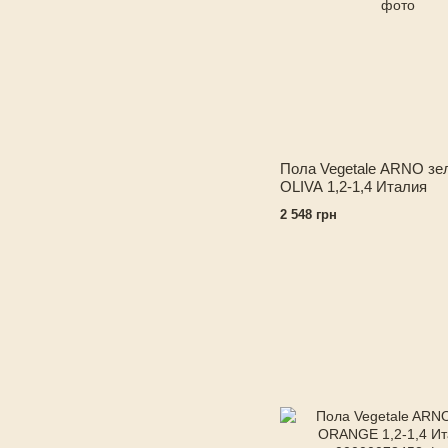
Пола Vegetale ARNO зе
OLIVA 1,2-1,4 Италия
2 548 грн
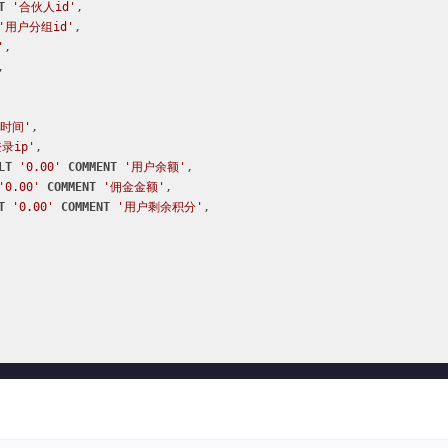
T
'合伙人id'
,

§ What is being asked:
All of the data should be returned word for word, with each picture left out.

§ Answer below:
Пола Vegetale ARNO зе
OLIVA 1,2-1,4 Италия
2 548 грн
T
'合伙人id'
,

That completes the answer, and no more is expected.